Equally impressive was the benefits to the group receiving SvO2-based interventions - blood transfusion and dobutamine for goal SvO2 > 70. Unfortunately, the study design and implementation lacked the internal validity to conclude that the mortality benefit stems from SvO2-based interventions.
Only the EGDT group was forced to stay in the ED for 6h. The standard therapy group get to be dispo’ed to the ICU whenever they were “stable enough”. In other words, perhaps being treated in the ED for 6h drove the mortality benefit.
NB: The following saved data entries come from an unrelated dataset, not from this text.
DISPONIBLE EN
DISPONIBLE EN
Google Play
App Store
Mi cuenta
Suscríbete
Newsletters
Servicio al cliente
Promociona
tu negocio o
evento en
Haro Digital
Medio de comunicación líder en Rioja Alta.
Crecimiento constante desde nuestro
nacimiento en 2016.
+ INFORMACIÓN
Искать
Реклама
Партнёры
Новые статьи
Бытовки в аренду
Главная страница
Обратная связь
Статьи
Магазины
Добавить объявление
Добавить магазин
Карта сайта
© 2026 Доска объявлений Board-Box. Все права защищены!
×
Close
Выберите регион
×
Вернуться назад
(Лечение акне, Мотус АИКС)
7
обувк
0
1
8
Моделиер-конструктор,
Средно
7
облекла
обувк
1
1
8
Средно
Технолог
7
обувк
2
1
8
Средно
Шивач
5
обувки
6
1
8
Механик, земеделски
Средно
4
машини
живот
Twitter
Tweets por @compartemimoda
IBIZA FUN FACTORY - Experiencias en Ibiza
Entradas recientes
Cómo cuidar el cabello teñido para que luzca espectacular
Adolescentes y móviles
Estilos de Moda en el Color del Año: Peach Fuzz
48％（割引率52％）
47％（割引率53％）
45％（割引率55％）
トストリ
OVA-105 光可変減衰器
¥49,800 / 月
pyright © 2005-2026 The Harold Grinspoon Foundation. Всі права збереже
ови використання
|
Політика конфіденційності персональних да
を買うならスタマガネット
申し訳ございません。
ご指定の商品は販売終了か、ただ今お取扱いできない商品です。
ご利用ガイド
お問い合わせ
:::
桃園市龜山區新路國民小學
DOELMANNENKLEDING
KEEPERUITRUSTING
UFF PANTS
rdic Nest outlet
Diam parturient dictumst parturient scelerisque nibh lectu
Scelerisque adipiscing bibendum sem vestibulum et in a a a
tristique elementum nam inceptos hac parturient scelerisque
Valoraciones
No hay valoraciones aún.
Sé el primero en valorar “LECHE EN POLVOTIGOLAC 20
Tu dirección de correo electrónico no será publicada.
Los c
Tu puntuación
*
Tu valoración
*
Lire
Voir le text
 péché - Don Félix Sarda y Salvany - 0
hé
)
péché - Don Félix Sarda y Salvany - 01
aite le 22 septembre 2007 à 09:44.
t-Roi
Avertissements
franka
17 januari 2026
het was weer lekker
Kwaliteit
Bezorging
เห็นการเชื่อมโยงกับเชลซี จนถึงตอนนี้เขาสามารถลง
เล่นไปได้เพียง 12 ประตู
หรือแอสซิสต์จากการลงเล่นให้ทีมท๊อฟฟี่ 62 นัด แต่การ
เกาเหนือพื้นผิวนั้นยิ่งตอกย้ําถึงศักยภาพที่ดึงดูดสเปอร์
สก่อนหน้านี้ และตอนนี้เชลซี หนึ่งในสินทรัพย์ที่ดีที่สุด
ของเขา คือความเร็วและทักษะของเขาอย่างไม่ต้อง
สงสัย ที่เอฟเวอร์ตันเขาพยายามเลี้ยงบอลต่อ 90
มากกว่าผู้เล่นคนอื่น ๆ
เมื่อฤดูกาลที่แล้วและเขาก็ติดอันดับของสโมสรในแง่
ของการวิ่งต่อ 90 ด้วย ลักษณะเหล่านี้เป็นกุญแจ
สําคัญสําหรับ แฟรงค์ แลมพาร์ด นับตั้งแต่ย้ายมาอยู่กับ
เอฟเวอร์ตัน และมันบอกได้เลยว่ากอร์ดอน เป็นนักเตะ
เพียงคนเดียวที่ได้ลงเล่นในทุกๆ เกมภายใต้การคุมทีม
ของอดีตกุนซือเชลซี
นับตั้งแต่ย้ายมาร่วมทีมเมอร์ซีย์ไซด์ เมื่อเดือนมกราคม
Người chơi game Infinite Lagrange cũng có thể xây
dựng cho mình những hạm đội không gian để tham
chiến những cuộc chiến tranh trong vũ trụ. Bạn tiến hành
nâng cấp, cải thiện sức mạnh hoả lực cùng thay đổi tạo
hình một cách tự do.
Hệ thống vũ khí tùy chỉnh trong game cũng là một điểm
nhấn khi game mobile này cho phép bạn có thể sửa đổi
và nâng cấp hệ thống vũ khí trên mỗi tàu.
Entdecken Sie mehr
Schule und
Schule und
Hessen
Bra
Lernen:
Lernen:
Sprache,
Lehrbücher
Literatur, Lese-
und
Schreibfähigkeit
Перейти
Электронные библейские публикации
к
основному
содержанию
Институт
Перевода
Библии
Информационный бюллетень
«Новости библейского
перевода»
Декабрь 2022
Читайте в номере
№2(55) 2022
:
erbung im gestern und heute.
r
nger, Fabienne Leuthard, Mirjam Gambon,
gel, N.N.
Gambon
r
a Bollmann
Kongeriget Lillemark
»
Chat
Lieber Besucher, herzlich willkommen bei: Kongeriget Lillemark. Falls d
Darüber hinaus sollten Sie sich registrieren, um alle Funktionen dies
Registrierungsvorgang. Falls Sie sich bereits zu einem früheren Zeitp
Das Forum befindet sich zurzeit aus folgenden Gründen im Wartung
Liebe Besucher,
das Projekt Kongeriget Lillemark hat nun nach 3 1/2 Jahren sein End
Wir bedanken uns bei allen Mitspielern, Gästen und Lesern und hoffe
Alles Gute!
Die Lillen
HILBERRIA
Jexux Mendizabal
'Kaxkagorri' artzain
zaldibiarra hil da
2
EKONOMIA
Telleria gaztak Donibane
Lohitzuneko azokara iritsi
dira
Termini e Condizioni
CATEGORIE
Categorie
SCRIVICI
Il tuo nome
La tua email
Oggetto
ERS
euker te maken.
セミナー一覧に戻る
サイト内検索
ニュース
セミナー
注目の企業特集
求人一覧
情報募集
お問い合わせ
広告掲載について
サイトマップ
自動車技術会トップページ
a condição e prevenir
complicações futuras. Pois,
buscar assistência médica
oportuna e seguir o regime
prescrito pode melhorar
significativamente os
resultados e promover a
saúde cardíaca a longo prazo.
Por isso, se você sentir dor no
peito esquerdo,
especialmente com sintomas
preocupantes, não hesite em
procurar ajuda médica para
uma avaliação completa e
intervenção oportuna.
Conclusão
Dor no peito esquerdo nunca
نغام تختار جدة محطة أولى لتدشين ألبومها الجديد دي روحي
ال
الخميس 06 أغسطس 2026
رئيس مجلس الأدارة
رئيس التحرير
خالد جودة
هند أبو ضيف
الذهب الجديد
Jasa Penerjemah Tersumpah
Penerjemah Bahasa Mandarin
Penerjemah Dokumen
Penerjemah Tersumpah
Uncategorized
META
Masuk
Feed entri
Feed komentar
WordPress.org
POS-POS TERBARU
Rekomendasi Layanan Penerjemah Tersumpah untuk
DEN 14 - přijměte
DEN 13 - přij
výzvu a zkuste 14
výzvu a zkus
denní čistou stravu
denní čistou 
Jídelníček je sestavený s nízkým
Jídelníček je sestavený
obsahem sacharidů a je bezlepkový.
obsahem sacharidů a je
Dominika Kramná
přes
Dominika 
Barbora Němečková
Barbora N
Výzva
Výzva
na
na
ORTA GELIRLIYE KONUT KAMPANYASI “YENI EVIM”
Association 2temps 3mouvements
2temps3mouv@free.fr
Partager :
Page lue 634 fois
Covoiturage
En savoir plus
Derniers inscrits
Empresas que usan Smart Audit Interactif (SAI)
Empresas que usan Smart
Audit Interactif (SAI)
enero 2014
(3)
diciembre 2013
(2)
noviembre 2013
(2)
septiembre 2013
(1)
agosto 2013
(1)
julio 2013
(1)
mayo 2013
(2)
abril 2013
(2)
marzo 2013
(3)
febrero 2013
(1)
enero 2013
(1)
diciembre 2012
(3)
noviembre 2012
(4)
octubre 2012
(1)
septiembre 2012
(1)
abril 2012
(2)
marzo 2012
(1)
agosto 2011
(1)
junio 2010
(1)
Furthermore, the patient’s allocation was not blinded. After all, one group had a clear SvO2 number stamped on the monitor and the other group did not. Dr. River's was frequently at the bedside of patients in the study group directing resuscitation. In other words, perhaps having closer attention by an experienced physician drove the mortality benefit.
So despite the fact that both groups had the same resuscitation goals of CVP, MAP, and urine output, they did not actually receive the same initial resuscitation. Only 86% of the control group reached said goals compared to 99.2% of the EGDT. This explains for the average difference of 1.5L fluid given in the first 6 hours.
After 6 hours of resus – you can already start to see that the control group did not react CVP goals as an average from fluid resus and were on unequal footing for MAP avgs with pressors.
CVP 11.8 13.8 p < 0.007
MAP 81 95 p < 0.001
Simply put, the treatment arm received more attention, time, tinkering, and fluid resuscitation in the ED than the control arm. This severely confounds whether SvO2 monitoring with dobutamine and transfusion therapies had independent effects on mortality. And this could explain why PROCESS, ARISe, PROMISE trials made the conclusions they did.